Your Database Schema Is a Graph
My default when building a feature query is to write it in one shot. I want to do all the joins, all the aggregates, and arrive at the output I need in a single pass. That’s the intention. Then something is off. The row counts are wrong or an aggregate is getting inflated by a join I didn’t account for. So I start unwinding it. In Postgres that means CTEs: WITH base AS (...), WITH joined AS (...), WITH aggregated AS (...). One checkpoint at a time, stepping through the relational algebra until I find where things went sideways. It works. It’s also exactly like scattering console.log statements through a codebase: manual, sequential, tells you where the break is but nothing about how to avoid being here next time. And you will be back next time, because when the schema changes or the distribution shifts, you’re iterating the whole thing again.

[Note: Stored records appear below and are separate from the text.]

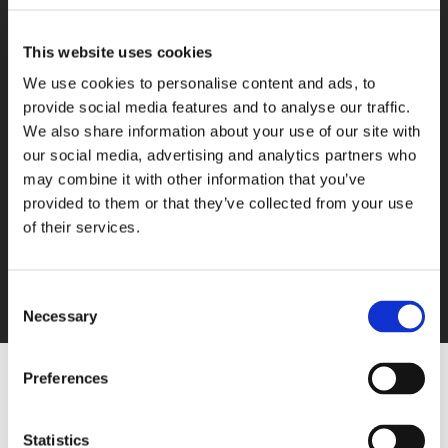
Lichter.
Die tragende Struktur des Gebäudes besteht aus
großen Wänden aus gestrichenem Beton in kräftigen
This website uses cookies
Farben und Wänden, die vollständig aus
We use cookies to personalise content and ads, to
kundenspezifischen Glasbausteinen bestehen. Sie
wurden mit dem Ziel entwickelt, eine Struktur mit
provide social media features and to analyse our traffic.
einzigartigen Eigenschaften zu schaffen. Es wurde ein
We also share information about your use of our site with
neuer Glasbaustein benutzt: ein Glasbaustein mit zwei
our social media, advertising and analytics partners who
verschiedenen Seiten, eine glatte (Clearview) und eine
may combine it with other information that you’ve
“eisige” (Ice), um natürliches Licht ins Inneren zu
provided to them or that they’ve collected from your use
bringen und von außen die Privatsphäre zu
gewährleisten.
of their services.
Consent
Necessary
Selection
Preferences
ERFAHREN SIE MEHR ÜBER ANDERE
HIGHTECH EIGENSCHAFTEN:
Statistics
SCHALLSCHUTZ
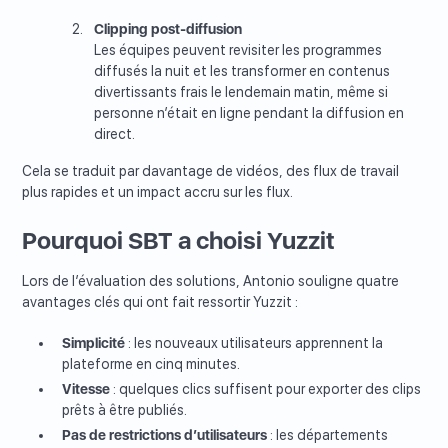
Clipping post-diffusion
Les équipes peuvent revisiter les programmes
diffusés la nuit et les transformer en contenus
divertissants frais le lendemain matin, même si
personne n’était en ligne pendant la diffusion en
direct.
Cela se traduit par davantage de vidéos, des flux de travail
plus rapides et un impact accru sur les flux.
Pourquoi SBT a choisi Yuzzit
Lors de l’évaluation des solutions, Antonio souligne quatre
avantages clés qui ont fait ressortir Yuzzit :
Simplicité
: les nouveaux utilisateurs apprennent la
plateforme en cinq minutes.
Vitesse
: quelques clics suffisent pour exporter des clips
prêts à être publiés.
Pas de restrictions d’utilisateurs
: les départements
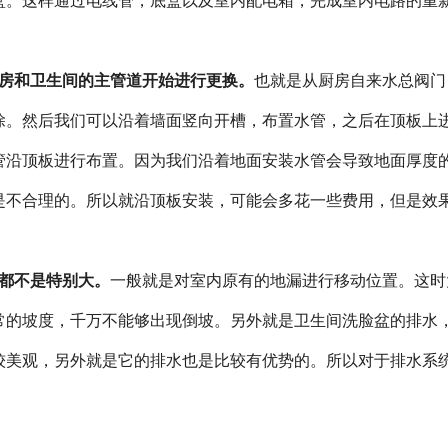
盒。这样通过电线管，底盒以及室内配电箱，完成室内电路的重
房和卫生间的主管道开始进行更换。
也就是从厨房自来水总阀门
除。然后我们可以沿着墙面竖向开槽，布置水管，之后在顶板上
管沿顶板进行布置。因为我们沿着地面安装水管会导致地面厚度
是不合理的。所以就沿顶板安装，可能会多花一些费用，但是效
都不是特别大。
一般就是对室内原有的地漏进行移动位置。这时
常的坡度，千万不能够出现倒坡。另外就是卫生间洗脸盆的排水
较美观，另外就是它的排水也是比较有优势的。所以对于排水系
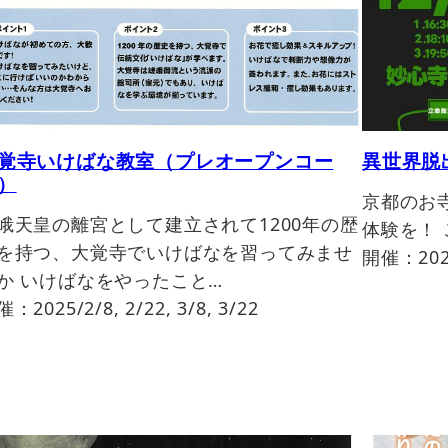
覚寺いけばな教室（プレオープンコー
異世界脱
）
京都のお
峨天皇の離宮として建立されて1200年の歴
体験を！
を持つ、大覚寺でいけばなを習ってみませ
開催：2024
か いけばなをやったこと…
：2025/2/8, 2/22, 3/8, 3/22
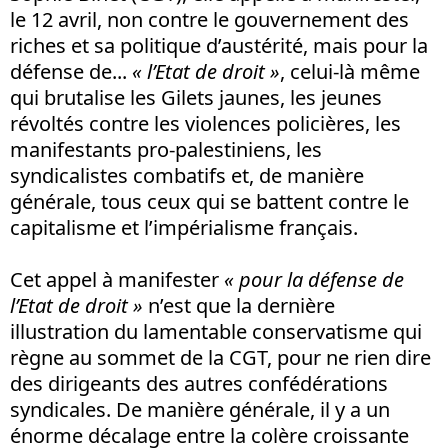
le 12 avril, non contre le gouvernement des
riches et sa politique d’austérité, mais pour la
défense de...
« l’Etat de droit »
, celui-là même
qui brutalise les Gilets jaunes, les jeunes
révoltés contre les violences policières, les
manifestants pro-palestiniens, les
syndicalistes combatifs et, de manière
générale, tous ceux qui se battent contre le
capitalisme et l’impérialisme français.
Cet appel à manifester
« pour la défense de
l’Etat de droit »
n’est que la dernière
illustration du lamentable conservatisme qui
règne au sommet de la CGT, pour ne rien dire
des dirigeants des autres confédérations
syndicales. De manière générale, il y a un
énorme décalage entre la colère croissante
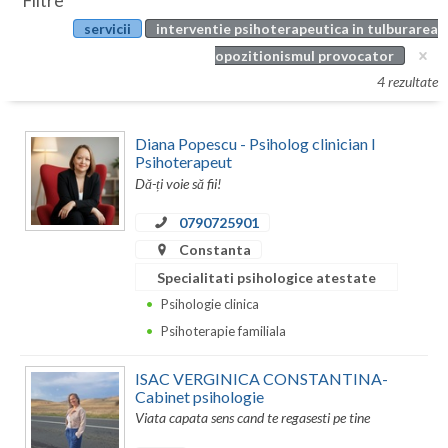
Filtre
Botosani
servicii
interventie psihoterapeutica in tulburarea
Evenimente
Braila
opozitionismul provocator
Cabinet
4 rezultate
Brasov
Membri
Bucuresti
Diana Popescu - Psiholog clinician I
Psihoterapeut
Buzau
Dă-ți voie să fii!
Calarasi
0790725901
Constanta
Caras-Severin
Specialitati psihologice atestate
Cluj
Psihologie clinica
Psihoterapie familiala
Constanta
Covasna
ISAC VERGINICA CONSTANTINA-
Cabinet psihologie
Dambovita
Viata capata sens cand te regasesti pe tine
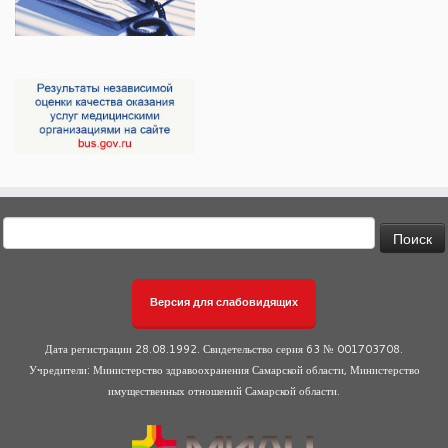
Найти:
Версия для слабовидящих
Дата регистрации 28.08.1992. Свидетельство серия 63 № 001703708.
Учредители: Министерство здравоохранения Самарской области, Министерство
имущественных отношений Самарской области.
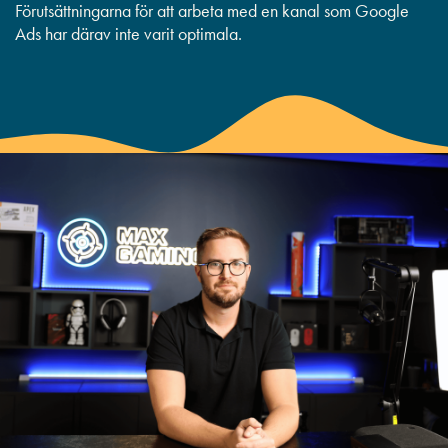
Förutsättningarna för att arbeta med en kanal som Google
Ads har därav inte varit optimala.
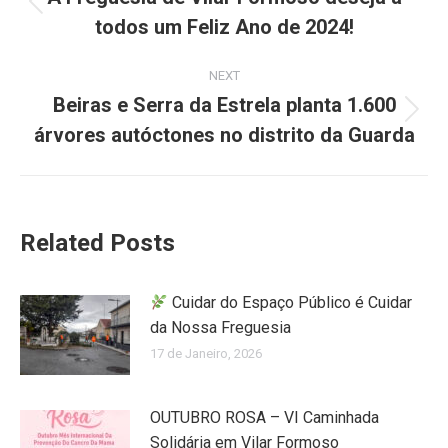
todos um Feliz Ano de 2024!
NEXT
Beiras e Serra da Estrela planta 1.600
árvores autóctones no distrito da Guarda
Related Posts
Cuidar do Espaço Público é Cuidar
da Nossa Freguesia
17 de Janeiro, 2026
OUTUBRO ROSA – VI Caminhada
Solidária em Vilar Formoso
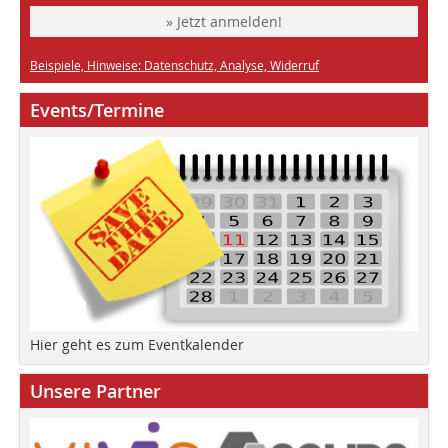
» Jetzt anmelden!
Beispiele, Hinweise: Datenschutz, Analyse, Widerruf
Events/Termine
Hier geht es zum Eventkalender
Unsere Partner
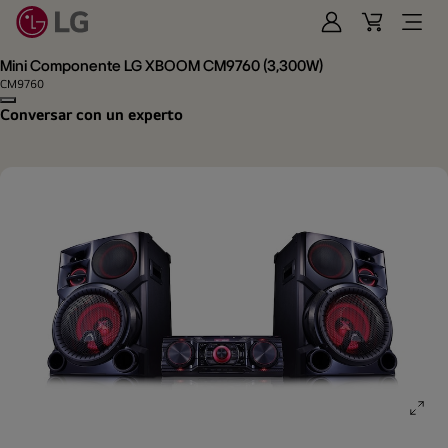
Iniciar
Cart
Open
Sesión
Menu
Mini Componente LG XBOOM CM9760 (3,300W)
CM9760
Copy model name
Conversar con un experto
ope
gall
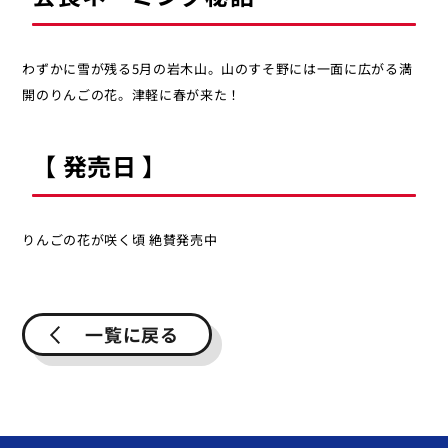
わずかに雪が残る5月の岩木山。山のすそ野には一面に広がる満
開のりんごの花。津軽に春が来た！
【 発売日 】
りんごの花が咲く頃 絶賛発売中
一覧に戻る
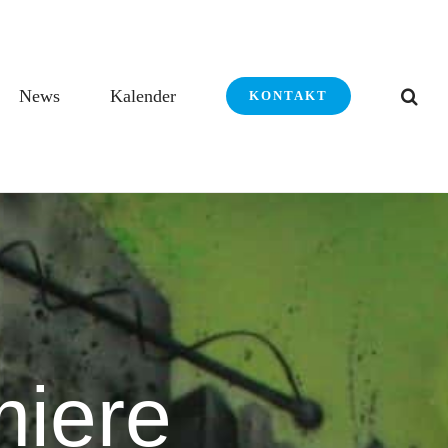
News
Kalender
KONTAKT
miere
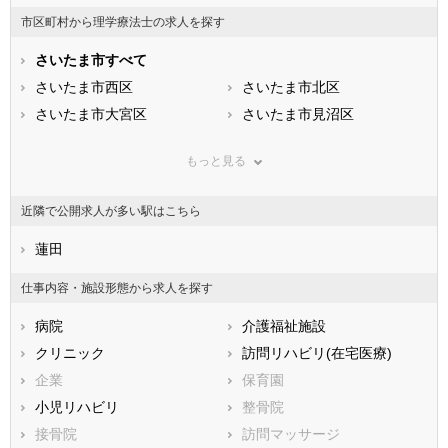
山梨県
長野県
富山県
市区町村から理学療法士の求人を探す
石川県
福井県
岐阜県
静岡県
さいたま市すべて
愛知県
三重県
滋賀県
さいたま市西区
京都府
さいたま市北区
大阪府
兵庫県
さいたま市大宮区
奈良県
さいたま市見沼区
和歌山県
鳥取県
さいたま市中央区
島根県
さいたま市桜区
岡山県
もっと見る
広島県
さいたま市浦和区
山口県
さいたま市南区
徳島県
香川県
さいたま市緑区
愛媛県
さいたま市岩槻区
高知県
近隣で公開求人が多い駅はこちら
福岡県
市部
佐賀県
長崎県
熊本県
川越市
蓮田
大分県
熊谷市
宮崎県
鹿児島県
川口市
沖縄県
行田市
仕事内容・施設形態から求人を探す
秩父市
所沢市
病院
介護福祉施設
飯能市
加須市
クリニック
訪問リハビリ(在宅医療)
本庄市
東松山市
企業
保育園
春日部市
狭山市
小児リハビリ
整骨院
羽生市
鴻巣市
接骨院
訪問マッサージ
深谷市
上尾市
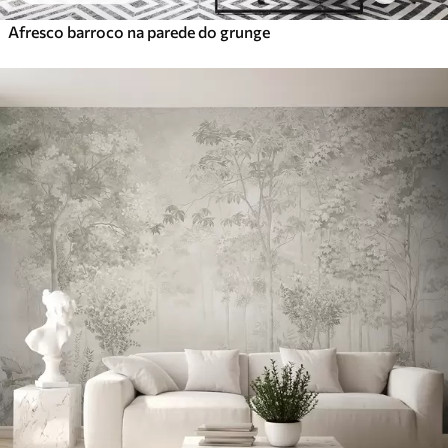
Afresco barroco na parede do grunge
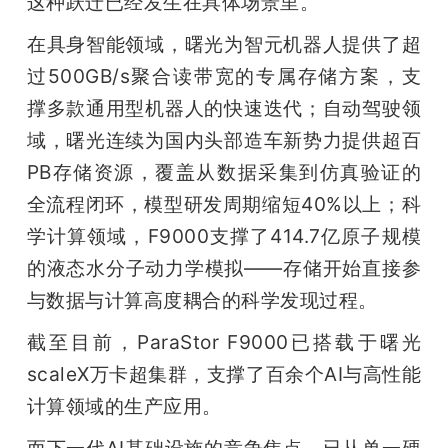
这种跃迁已经发生在具体场景里。
在具身智能领域，曙光为智元机器人提供了超
过500GB/s聚合读带宽的专属存储方案，支
撑多款通用型机器人的快速迭代；自动驾驶领
域，曙光连续为国内头部造车新势力提供超百
PB存储资源，覆盖从数据采集到仿真验证的
全流程闭环，模型研发周期缩短40%以上；科
学计算领域，F9000支撑了414.7亿原子规模
的液态水分子动力学模拟——存储开始直接参
与数据与计算高度耦合的科学发现过程。
截至目前，ParaStor F9000已搭载于曙光
scaleX万卡超集群，支撑了百余个AI与高性能
计算领域的生产应用。
而下一代AI基础设施的竞争焦点，已从单一硬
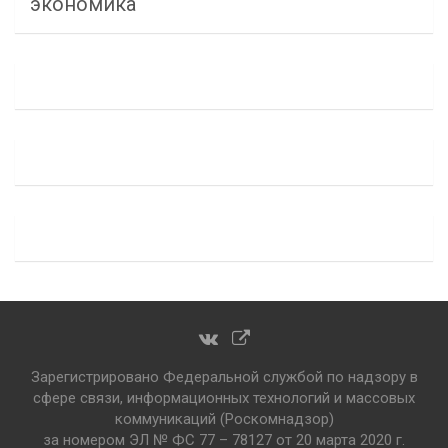
экономика
Зарегистрировано Федеральной службой по надзору в
сфере связи, информационных технологий и массовых
коммуникаций (Роскомнадзор)
за номером ЭЛ № ФС 77 – 78127 от 20 марта 2020 г.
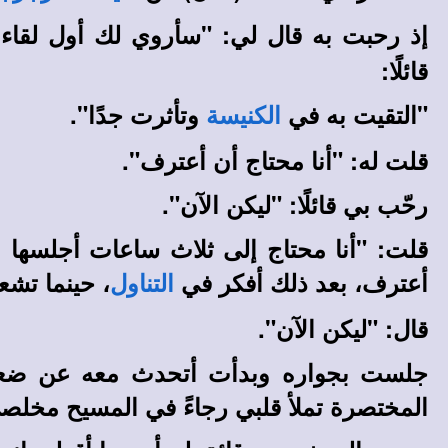
إذ رحبت به قال لي: "سأروي لك أول لقاء
قائلًا:
"التقيت به في
وتأثرت جدًا".
الكنيسة
قلت له: "أنا محتاج أن أعترف".
رحّب بي قائلًا: "ليكن الآن".
قلت: "أنا محتاج إلى ثلاث ساعات أجلسها 
أعترف، بعد ذلك أفكر في
، حينما تشع
التناول
قال: "ليكن الآن".
جلست بجواره وبدأت أتحدث معه عن ضعفات
المختصرة تملأ قلبي رجاءً في المسيح مخلص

That loop is the villain in Fey et al.’s 2023 paper, “Relational Deep Learning: Graph Representation Learning on Relational Databases”. The paper’s argument is that we have been solving the wrong problem. Instead of getting better at writing aggregation queries, we should stop writing them. The Graph Neural Network does it instead.
How I think about feature engineering on relational data
Feature engineering on a relational schema is mostly a translation problem. You have a fact table recording events over time and a dimension table holding context about the entities involved. My mental model is still rooted in classic data warehousing (STAR schemas anyone?). Then let’s say you want to predict something about one of those entities at some future point. To get there, you have to flatten the event history into a single row per entity: counts, averages, maximums, windowed aggregates. Each column in that flat table represents a decision you made about what might be predictive.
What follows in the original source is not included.